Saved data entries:

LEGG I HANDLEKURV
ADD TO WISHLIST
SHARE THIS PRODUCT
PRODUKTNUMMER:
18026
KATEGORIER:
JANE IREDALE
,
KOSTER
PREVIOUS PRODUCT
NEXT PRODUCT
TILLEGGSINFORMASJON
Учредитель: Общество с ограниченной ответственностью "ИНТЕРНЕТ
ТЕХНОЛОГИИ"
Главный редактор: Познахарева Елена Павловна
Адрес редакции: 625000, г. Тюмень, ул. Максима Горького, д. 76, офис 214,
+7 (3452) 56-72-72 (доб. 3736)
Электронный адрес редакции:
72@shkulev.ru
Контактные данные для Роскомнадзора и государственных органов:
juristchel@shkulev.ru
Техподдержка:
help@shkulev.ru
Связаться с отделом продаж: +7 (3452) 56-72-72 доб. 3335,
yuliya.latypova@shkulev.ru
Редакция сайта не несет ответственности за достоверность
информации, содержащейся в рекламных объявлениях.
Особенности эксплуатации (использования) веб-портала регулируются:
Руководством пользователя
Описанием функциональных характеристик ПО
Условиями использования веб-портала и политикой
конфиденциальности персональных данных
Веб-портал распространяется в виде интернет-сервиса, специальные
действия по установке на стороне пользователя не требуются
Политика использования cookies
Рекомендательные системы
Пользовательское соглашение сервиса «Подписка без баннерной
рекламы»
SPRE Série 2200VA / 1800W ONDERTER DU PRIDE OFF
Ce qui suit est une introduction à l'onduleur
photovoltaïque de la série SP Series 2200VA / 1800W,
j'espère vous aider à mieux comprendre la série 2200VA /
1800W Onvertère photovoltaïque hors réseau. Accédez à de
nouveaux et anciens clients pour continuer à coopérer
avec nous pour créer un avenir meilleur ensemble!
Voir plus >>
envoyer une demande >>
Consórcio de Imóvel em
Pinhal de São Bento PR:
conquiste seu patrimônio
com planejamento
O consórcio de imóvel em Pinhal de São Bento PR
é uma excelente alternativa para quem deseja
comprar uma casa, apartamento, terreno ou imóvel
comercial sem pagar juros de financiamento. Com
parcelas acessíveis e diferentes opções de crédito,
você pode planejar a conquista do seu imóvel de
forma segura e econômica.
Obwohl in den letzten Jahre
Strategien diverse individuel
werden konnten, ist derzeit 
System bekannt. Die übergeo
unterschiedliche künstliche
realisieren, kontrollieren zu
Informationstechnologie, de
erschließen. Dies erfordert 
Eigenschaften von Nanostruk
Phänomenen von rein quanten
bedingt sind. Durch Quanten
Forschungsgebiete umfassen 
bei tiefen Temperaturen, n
--
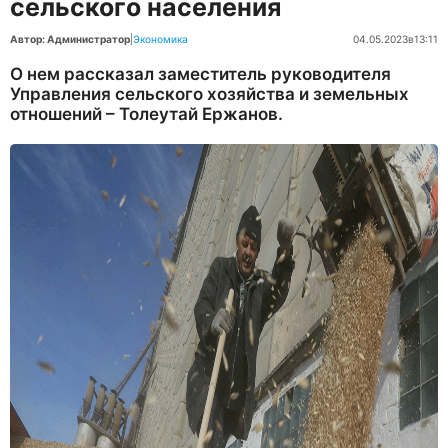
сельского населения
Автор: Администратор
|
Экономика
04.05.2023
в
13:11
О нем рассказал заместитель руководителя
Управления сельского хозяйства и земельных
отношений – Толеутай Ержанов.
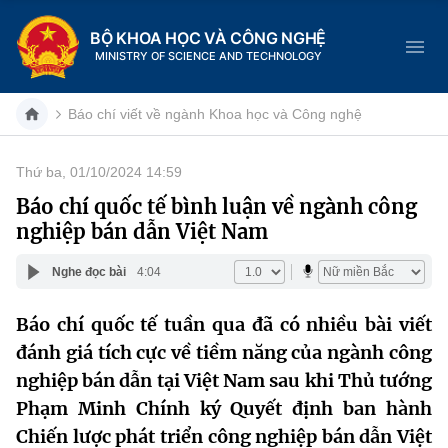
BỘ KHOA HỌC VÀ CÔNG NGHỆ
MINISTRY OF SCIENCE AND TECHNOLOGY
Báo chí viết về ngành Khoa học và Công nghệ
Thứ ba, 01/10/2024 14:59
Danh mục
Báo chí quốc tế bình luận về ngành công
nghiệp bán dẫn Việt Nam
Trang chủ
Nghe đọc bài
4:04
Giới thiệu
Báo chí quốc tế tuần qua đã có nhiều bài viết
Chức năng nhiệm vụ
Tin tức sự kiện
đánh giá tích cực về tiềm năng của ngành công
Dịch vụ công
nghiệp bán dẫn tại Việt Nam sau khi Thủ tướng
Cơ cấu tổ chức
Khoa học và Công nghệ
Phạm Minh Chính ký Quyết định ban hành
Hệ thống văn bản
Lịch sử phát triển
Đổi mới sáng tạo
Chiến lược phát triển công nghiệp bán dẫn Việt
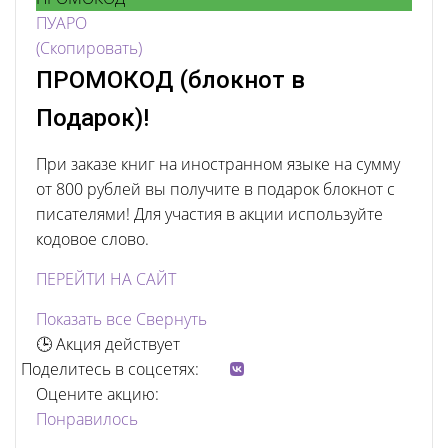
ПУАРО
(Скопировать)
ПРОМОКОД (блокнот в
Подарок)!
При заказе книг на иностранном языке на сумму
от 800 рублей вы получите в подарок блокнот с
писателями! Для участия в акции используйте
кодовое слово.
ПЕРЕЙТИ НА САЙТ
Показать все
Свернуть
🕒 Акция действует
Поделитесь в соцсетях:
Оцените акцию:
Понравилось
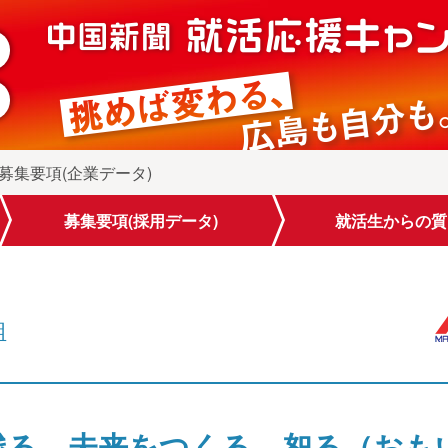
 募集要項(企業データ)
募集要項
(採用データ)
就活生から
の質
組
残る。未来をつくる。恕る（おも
...
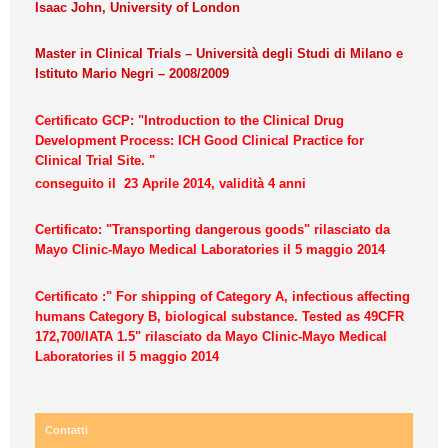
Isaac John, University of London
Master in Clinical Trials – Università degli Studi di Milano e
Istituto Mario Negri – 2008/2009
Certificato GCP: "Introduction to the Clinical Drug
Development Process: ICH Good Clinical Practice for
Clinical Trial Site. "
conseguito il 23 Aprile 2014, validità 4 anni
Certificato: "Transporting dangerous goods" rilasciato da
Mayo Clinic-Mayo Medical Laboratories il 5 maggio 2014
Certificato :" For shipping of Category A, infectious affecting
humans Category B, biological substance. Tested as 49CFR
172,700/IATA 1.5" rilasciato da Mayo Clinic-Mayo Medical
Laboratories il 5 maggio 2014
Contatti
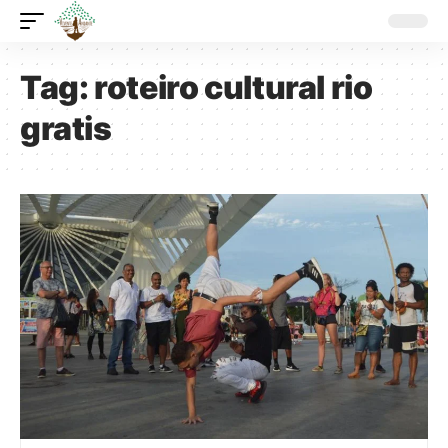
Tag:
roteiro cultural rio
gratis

- Aim of the exercise -
Using the records above, report the number of lines that include the string "pour", with nothing added.

- Exercise result -
2